Rodriguez, a Luzerne County physician, claimed the law violated his First and Fourth Amendment rights. A nephrologist who specializes in the treatment of renal diseases, hypertension, and advanced diabetes, Rodriguez said he was unable to obtain critical information about the quality of local water needed on a daily basis for his practice from gas drillers as a direct cause of the “medical gag rules” contained in Act 13, according to the court order.

Caputo’s ruling did not address the merits of the challenge.

The lawsuit filed by Rodriquez is separate from a challenge that is currently before Pennsylvania’s Commonwealth Court on the same aspect of the law.
Act 13 allows physicians to see a full list of the chemicals used in natural gas drilling, including those that are deemed a trade secret, in order to treat patients who may have been exposed to these substances.
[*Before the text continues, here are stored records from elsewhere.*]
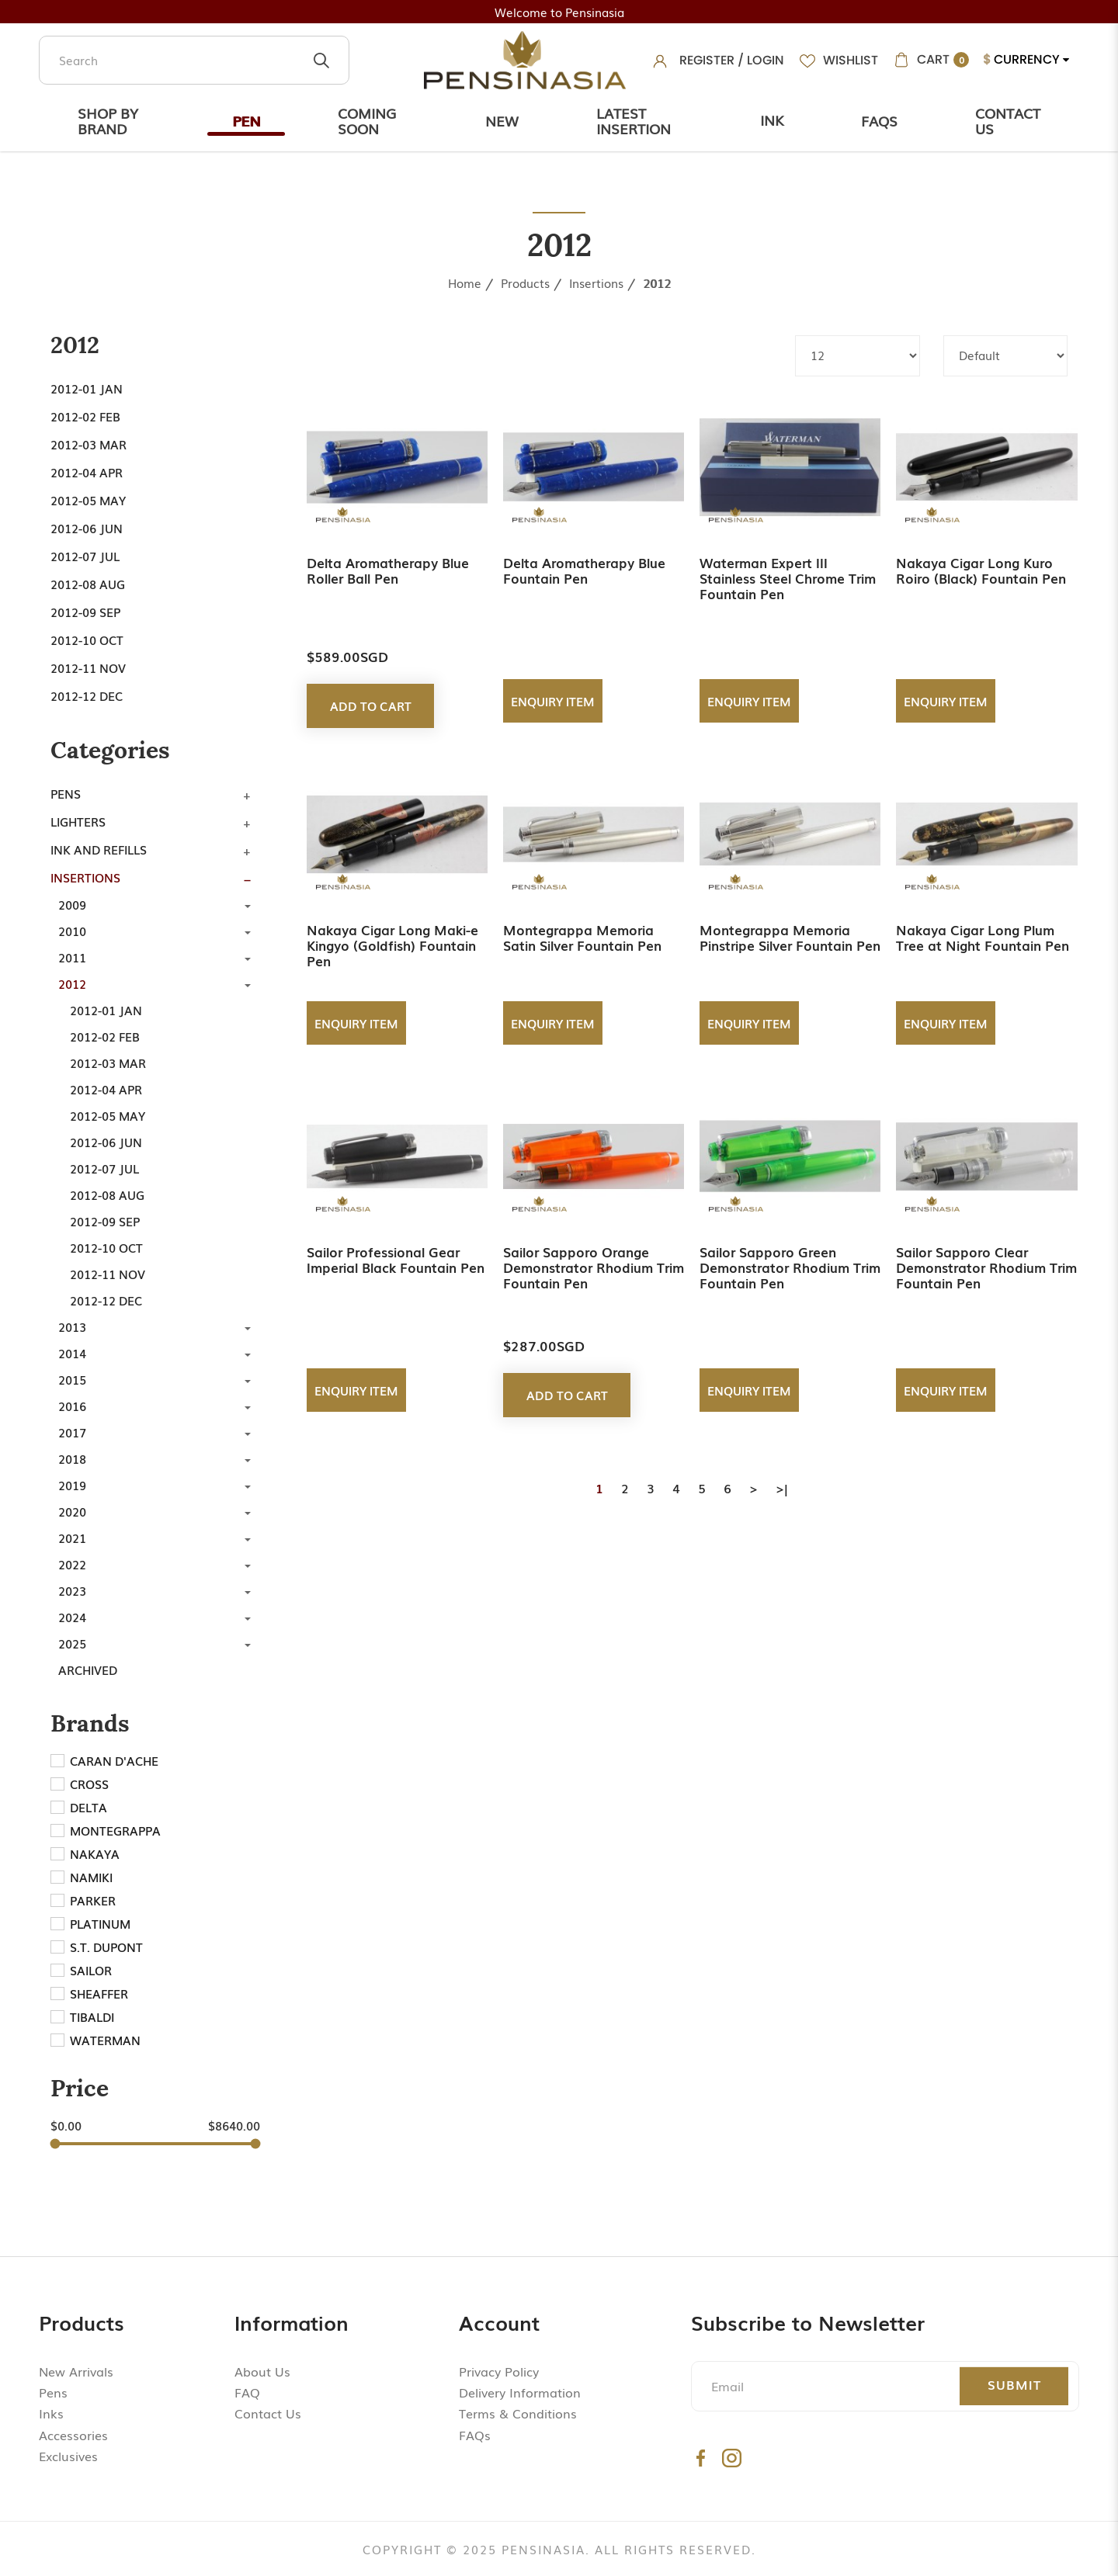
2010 (72, 930)
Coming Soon (367, 120)
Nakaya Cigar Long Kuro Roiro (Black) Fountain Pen (981, 570)
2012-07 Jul (85, 555)
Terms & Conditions (518, 2413)
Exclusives (68, 2455)
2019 (72, 1484)
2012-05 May (88, 499)
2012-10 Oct (86, 639)
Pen (246, 120)
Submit (1014, 2384)
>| (782, 1488)
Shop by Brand (108, 120)
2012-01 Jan (86, 388)
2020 (72, 1511)
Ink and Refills (98, 849)
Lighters (78, 821)
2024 (72, 1616)
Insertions (596, 282)
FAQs (475, 2434)
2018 (72, 1458)
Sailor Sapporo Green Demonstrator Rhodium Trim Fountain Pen (790, 1267)
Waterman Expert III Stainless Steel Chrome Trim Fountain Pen (788, 578)
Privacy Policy (499, 2371)
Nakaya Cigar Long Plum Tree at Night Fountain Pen (982, 937)
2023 (72, 1590)
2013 (72, 1326)
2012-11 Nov (88, 667)
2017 (72, 1432)
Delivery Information (520, 2392)
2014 (72, 1352)
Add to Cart (370, 705)
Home (464, 282)
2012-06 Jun (86, 527)
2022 (72, 1563)
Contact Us (1007, 120)
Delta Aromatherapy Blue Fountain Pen (584, 570)
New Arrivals (76, 2371)
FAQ (247, 2392)
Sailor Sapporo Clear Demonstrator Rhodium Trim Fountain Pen (986, 1267)
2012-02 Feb (85, 416)
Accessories (73, 2434)
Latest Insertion (633, 120)
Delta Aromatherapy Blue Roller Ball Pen (388, 570)
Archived (87, 1669)
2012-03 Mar (88, 443)
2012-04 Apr (86, 471)
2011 (72, 957)
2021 (72, 1537)
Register (706, 60)
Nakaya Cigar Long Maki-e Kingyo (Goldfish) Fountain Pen (392, 945)
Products (525, 282)
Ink (771, 119)
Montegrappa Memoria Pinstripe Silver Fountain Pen (790, 937)
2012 (657, 282)
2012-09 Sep (85, 611)
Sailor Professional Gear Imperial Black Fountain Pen (395, 1259)
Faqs (879, 120)
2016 (72, 1405)
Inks (51, 2413)
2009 (72, 904)
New (502, 120)
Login (765, 60)
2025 (72, 1643)
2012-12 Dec (86, 695)
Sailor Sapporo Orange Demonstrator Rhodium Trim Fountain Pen (593, 1267)
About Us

But some doctors say language in the law prohibits them from sharing that information with their patients and with other doctors.
In December, the state Supreme Court ruled that Dr. Mehernosh Khan, a primary care physician who worked for more than 30 years in the Pittsburgh suburbs, had standing to challenge the law. The case was sent back to the Commonwealth Court.
The Corbett administration, which is defending the law, has asserted that health professionals are adequately protected under the law and that it is unaware of any case to the contrary.